The chemicals were first used and most heavily used in the USA which would explain why hyperthyroidism in cats appeared there first. Cats roll on the floor, sit on the sofa and lick themselves and so are likely to ingest any chemical residue which has settled. Researchers had also noted that indoor cats were the most to susceptible to hyperthyroidism and so the fire retardant theory also explains this anomaly.

Hopefully the incidence of hyperthyroidism will now begin to decline. Probably to be replaced by another nasty disease that human lifestyles have caused!

Other treatments for Hyperthyroidism include giving your cat radioactive Iodine, which lodges in the Thyroid gland and selectively kills off thyroid cells, bringing the condition under control. This treatment can of course have side effects including the promotion of cancerous growths. The presence of radioactive substances of course must be handled correctly so as not to affect any other animals or humans. Kitty litter becomes much more hazardous for all those who come into contact with it!


This condition is the opposite of an over-active thyroid and results in excessive weight gain and other issues related to the lack of thyroid hormones. Hypothyroidism can lead to very sluggish behaviour from your Cat, with excessive weight gain and problems throughout the body including brain, heart, bowels and kidneys.

Thyroid hormone replacement therapy can help your Cat to live a relatively normal life, but this has to be properly regulated and just like treatments for Hyperthyroidism can be expensive.

Living with a Hyperthyroid Cat

For those who have lived with cat which has Hyperthyroid condition, you will know that not only do expenses mount up but also your entire daily routine revolve around medication.

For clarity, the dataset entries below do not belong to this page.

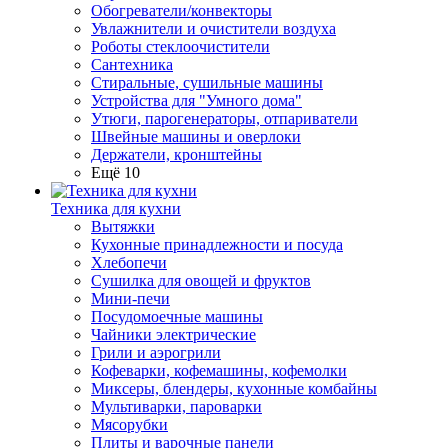
Обогреватели/конвекторы
Увлажнители и очистители воздуха
Роботы стеклоочистители
Сантехника
Стиральные, сушильные машины
Устройства для "Умного дома"
Утюги, парогенераторы, отпариватели
Швейные машины и оверлоки
Держатели, кронштейны
Ещё 10
Техника для кухни
Вытяжки
Кухонные принадлежности и посуда
Хлебопечи
Сушилка для овощей и фруктов
Мини-печи
Посудомоечные машины
Чайники электрические
Грили и аэрогрили
Кофеварки, кофемашины, кофемолки
Миксеры, блендеры, кухонные комбайны
Мультиварки, пароварки
Мясорубки
Плиты и варочные панели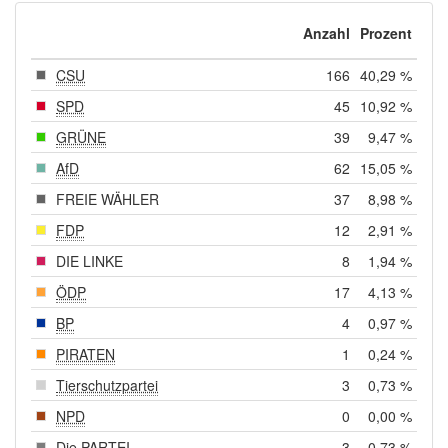
Anzahl
Prozent
CSU
166
40,29 %
SPD
45
10,92 %
GRÜNE
39
9,47 %
AfD
62
15,05 %
FREIE WÄHLER
37
8,98 %
FDP
12
2,91 %
DIE LINKE
8
1,94 %
ÖDP
17
4,13 %
BP
4
0,97 %
PIRATEN
1
0,24 %
Tierschutzpartei
3
0,73 %
NPD
0
0,00 %
Die PARTEI
3
0,73 %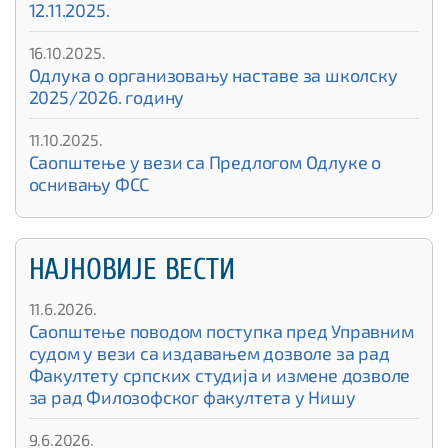
12.11.2025.
16.10.2025.
Одлука о организовању наставе за школску
2025/2026. годину
11.10.2025.
Саопштење у вези са Предлогом Одлуке о
оснивању ФСС
НАЈНОВИЈЕ ВЕСТИ
11.6.2026.
Саопштење поводом поступка пред Управним
судом у вези са издавањем дозволе за рад
Факултету српских студија и измене дозволе
за рад Филозофског факултета у Нишу
9.6.2026.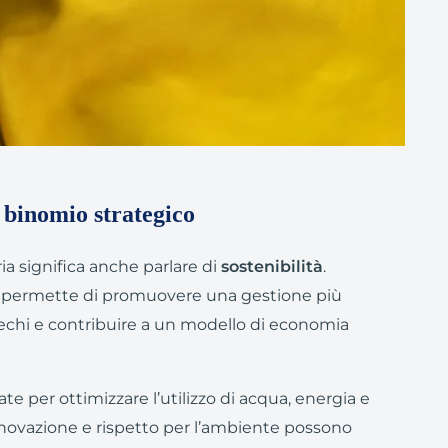
n binomio strategico
aria significa anche parlare di
sostenibilità
.
e permette di promuovere una gestione più
prechi e contribuire a un modello di economia
e per ottimizzare l’utilizzo di acqua, energia e
novazione e rispetto per l’ambiente possono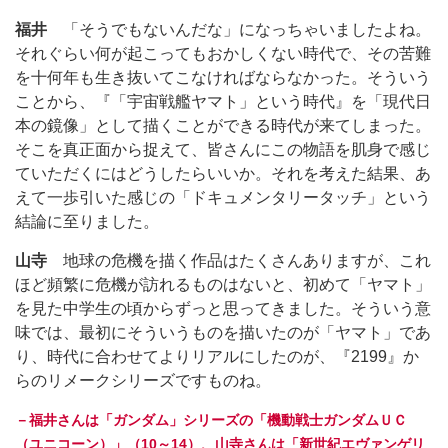
福井
「そうでもないんだな」になっちゃいましたよね。
それぐらい何が起こってもおかしくない時代で、その苦難
を十何年も生き抜いてこなければならなかった。そういう
ことから、『「宇宙戦艦ヤマト」という時代』を「現代日
本の鏡像」として描くことができる時代が来てしまった。
そこを真正面から捉えて、皆さんにこの物語を肌身で感じ
ていただくにはどうしたらいいか。それを考えた結果、あ
えて一歩引いた感じの「ドキュメンタリータッチ」という
結論に至りました。
山寺
地球の危機を描く作品はたくさんありますが、これ
ほど頻繁に危機が訪れるものはないと、初めて「ヤマト」
を見た中学生の頃からずっと思ってきました。そういう意
味では、最初にそういうものを描いたのが「ヤマト」であ
り、時代に合わせてよりリアルにしたのが、『2199』か
らのリメークシリーズですものね。
－福井さんは「ガンダム」シリーズの「機動戦士ガンダムＵＣ
（ユニコーン）」（10～14）、山寺さんは「新世紀エヴァンゲリ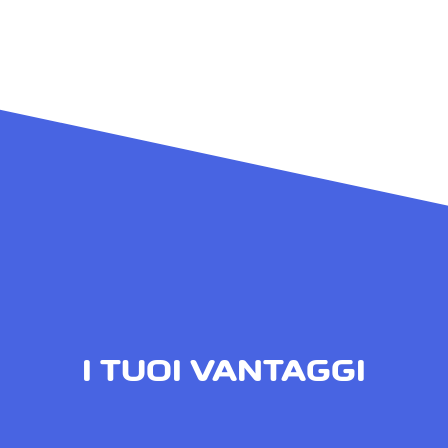
I TUOI VANTAGGI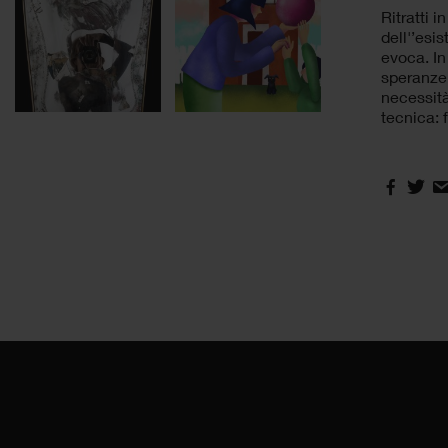
Ritratti 
dell'’esi
evoca. In
speranze 
necessità
tecnica: 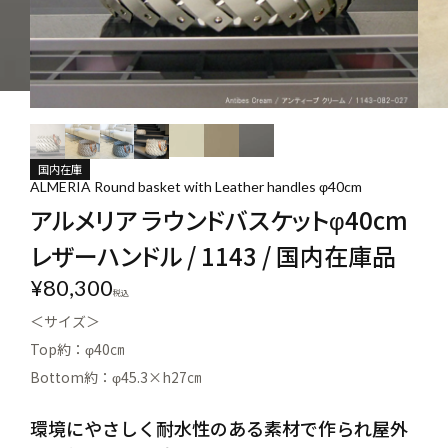
国内在庫
ALMERIA Round basket with Leather handles φ40cm
アルメリア ラウンドバスケットφ40cm
レザーハンドル / 1143 / 国内在庫品
¥
80,300
税込
＜サイズ＞
Top約：φ40㎝
Bottom約：φ45.3×h27㎝
環境にやさしく耐水性のある素材で作られ屋外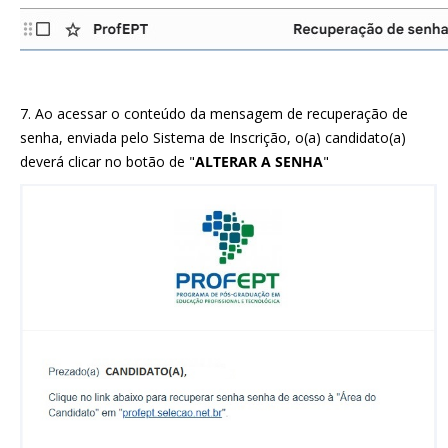
7. Ao acessar o conteúdo da mensagem de recuperação de
senha, enviada pelo Sistema de Inscrição, o(a) candidato(a)
deverá clicar no botão de "
ALTERAR A SENHA
"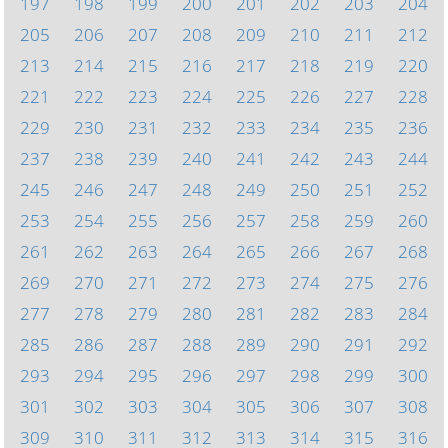
197
198
199
200
201
202
203
204
205
206
207
208
209
210
211
212
213
214
215
216
217
218
219
220
221
222
223
224
225
226
227
228
229
230
231
232
233
234
235
236
237
238
239
240
241
242
243
244
245
246
247
248
249
250
251
252
253
254
255
256
257
258
259
260
261
262
263
264
265
266
267
268
269
270
271
272
273
274
275
276
277
278
279
280
281
282
283
284
285
286
287
288
289
290
291
292
293
294
295
296
297
298
299
300
301
302
303
304
305
306
307
308
309
310
311
312
313
314
315
316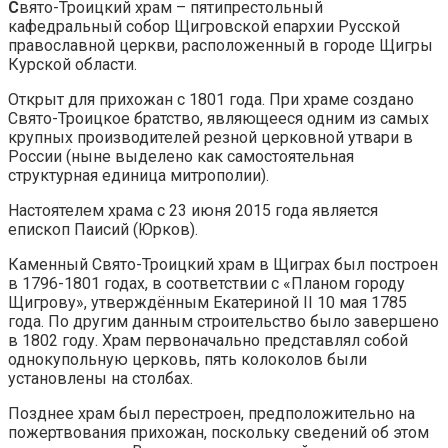
С
вято-Троицкий храм – пятипрестольный
кафедральный собор Щигровской епархии Русской
православной церкви, расположенный в городе Щигры
Курской области.
Открыт для прихожан с 1801 года. При храме создано
Свято-Троицкое братство, являющееся одним из самых
крупных производителей резной церковной утвари в
России (ныне выделено как самостоятельная
структурная единица митрополии).
Настоятелем храма с 23 июня 2015 года является
епископ Паисий (Юрков).
Каменный Свято-Троицкий храм в Щиграх был построен
в 1796-1801 годах, в соответствии с «Планом городу
Щигрову», утверждённым Екатериной II 10 мая 1785
года. По другим данным строительство было завершено
в 1802 году. Храм первоначально представлял собой
однокупольную церковь, пять колоколов были
установлены на столбах.
Позднее храм был перестроен, предположительно на
пожертвования прихожан, поскольку сведений об этом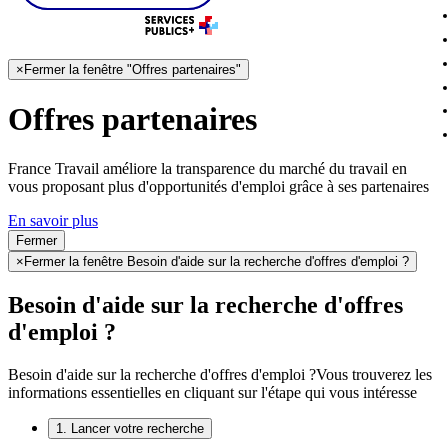
×
Fermer la fenêtre "Offres partenaires"
Offres partenaires
France Travail améliore la transparence du marché du travail en
vous proposant plus d'opportunités d'emploi grâce à ses partenaires
En savoir plus
Fermer
×
Fermer la fenêtre Besoin d'aide sur la recherche d'offres d'emploi ?
Besoin d'aide sur la recherche d'offres
d'emploi ?
Besoin d'aide sur la recherche d'offres d'emploi ?
Vous trouverez les
informations essentielles en cliquant sur l'étape qui vous intéresse
1. Lancer votre recherche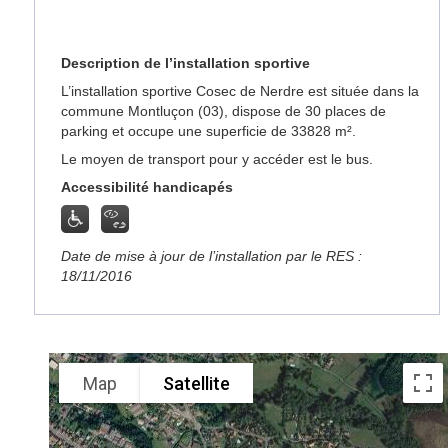
Description de l’installation sportive
L’installation sportive Cosec de Nerdre est située dans la
commune Montluçon (03), dispose de 30 places de
parking et occupe une superficie de 33828 m².
Le moyen de transport pour y accéder est le bus.
Accessibilité handicapés
Date de mise à jour de l’installation par le RES :
18/11/2016
Map
Satellite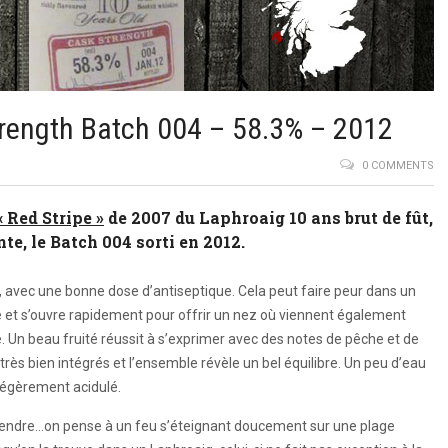
trength Batch 004 – 58.3% – 2012
0 COMMENTS
« Red Stripe »
de 2007 du Laphroaig 10 ans brut de fût,
e, le Batch 004 sorti en 2012.
avec une bonne dose d’antiseptique. Cela peut faire peur dans un
e et s’ouvre rapidement pour offrir un nez où viennent également
e. Un beau fruité réussit à s’exprimer avec des notes de pêche et de
très bien intégrés et l’ensemble révèle un bel équilibre. Un peu d’eau
légèrement acidulé.
la cendre…on pense à un feu s’éteignant doucement sur une plage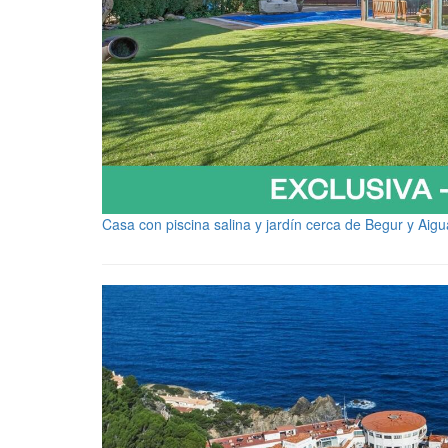
Casa con piscina salina y jardín cerca de Begur y Aig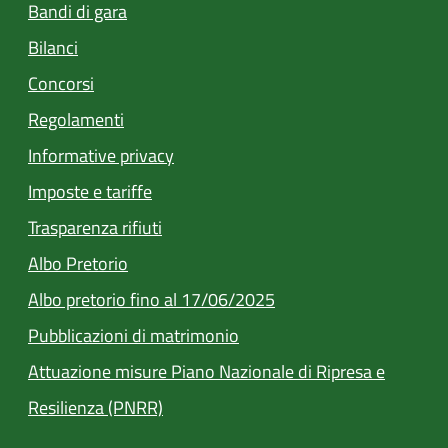
Bandi di gara
Bilanci
Concorsi
Regolamenti
Informative privacy
Imposte e tariffe
Trasparenza rifiuti
(apre in un'altra scheda).
Albo Pretorio
Albo pretorio fino al 17/06/2025
(apre in un'altra scheda).
Pubblicazioni di matrimonio
Attuazione misure Piano Nazionale di Ripresa e
Resilienza (PNRR)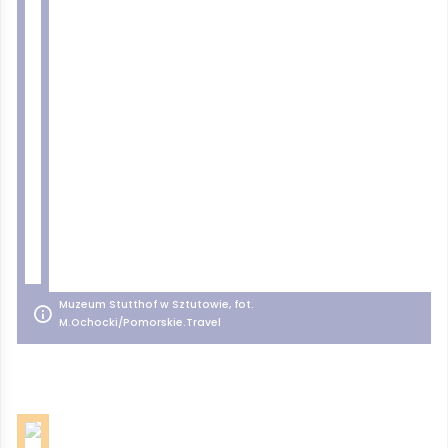
Muzeum Stutthof w Sztutowie, fot.
M.Ochocki/Pomorskie.Travel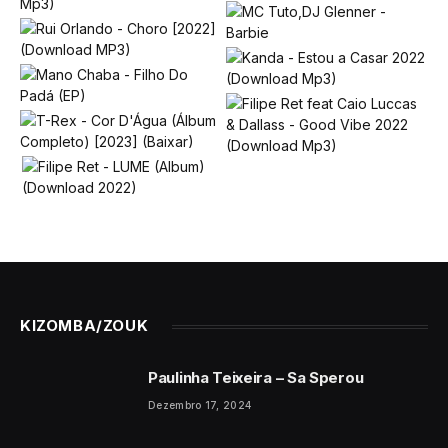
KIZOMBA/ZOUK
Paulinha Teixeira – Sa Sperou
Dezembro 17, 2024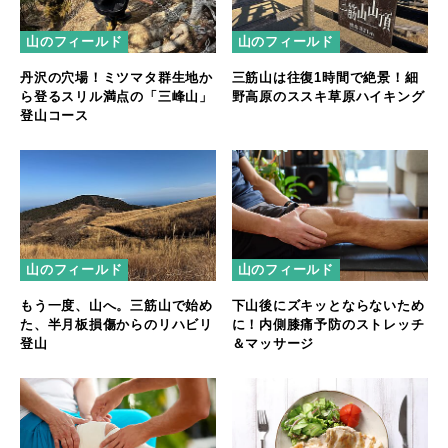
山のフィールド
山のフィールド
丹沢の穴場！ミツマタ群生地か
三筋山は往復1時間で絶景！細
ら登るスリル満点の「三峰山」
野高原のススキ草原ハイキング
登山コース
山のフィールド
山のフィールド
もう一度、山へ。三筋山で始め
下山後にズキッとならないため
た、半月板損傷からのリハビリ
に！内側膝痛予防のストレッチ
登山
＆マッサージ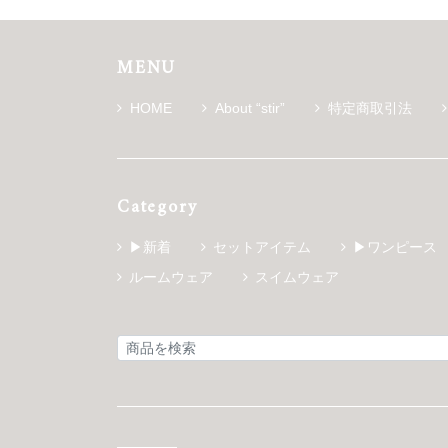
MENU
HOME
About “stir”
特定商取引法
Category
▶新着
セットアイテム
▶ワンピース
ルームウェア
スイムウェア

It can be pretty impossible to get your pet cat to swallow medication most of the time, so think creatively when getting your moggy to eat his tablets!

Meat and fish paste can work very well - roll up small balls of paste and put a tablet in each of these, you will probably find your cat will like these treats and swallow immediately, but experiment with the best delivery method and of course don't give your cat any more food until the medication has been given.